Entry - *173880 - POLYMERIC IMMUNOGLOBULIN RECEPTOR; PIGR - OMIM

 
 
* 173880

POLYMERIC IMMUNOGLOBULIN RECEPTOR; PIGR


Alternative titles; symbols

POLY-Ig RECEPTOR
TRANSMEMBRANE SECRETORY COMPONENT


HGNC Approved Gene Symbol: PIGR

Cytogenetic location: 1q32.1     Genomic coordinates (GRCh38): 1:206,928,522-206,946,466 (from NCBI)


TEXT

Description

The poly-Ig receptor is expressed on several glandular epithelia including those of liver and breast. It mediates transcellular transport of polymeric immunoglobulin molecules. It is a member of the immunoglobulin superfamily (Hood et al., 1985). The receptor has 5 units with homology to the variable (V) units of immunoglobulins and a transmembrane region, which also has some homology to certain immunoglobulin variable regions.


Cloning and Expression

Davidson et al. (1988) cloned the human PIGR gene.


Gene Structure

Krajci et al. (1992) identified 11 exons covering the entire PIGR coding region.


Gene Function

Zhang et al. (2000) reported that human PIGR can bind to a major pneumococcal adhesin, CbpA. Expression of PIGR in human nasopharyngeal cells and MDCK cells greatly enhanced pneumococcal adherence and invasion.

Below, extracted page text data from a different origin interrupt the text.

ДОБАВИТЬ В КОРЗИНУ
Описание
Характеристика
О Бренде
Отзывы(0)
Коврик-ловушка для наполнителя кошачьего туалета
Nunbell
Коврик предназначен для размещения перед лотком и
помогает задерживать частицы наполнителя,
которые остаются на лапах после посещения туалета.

The PIGR-mediated bacterial adherence and invasion were abolished by either insertional knockout of CbpA or antibodies against either PIGR or CbpA. These results suggested that pneumococci are a novel example of a pathogen coopting the PIG transcytosis machinery to promote translocation across a mucosal barrier.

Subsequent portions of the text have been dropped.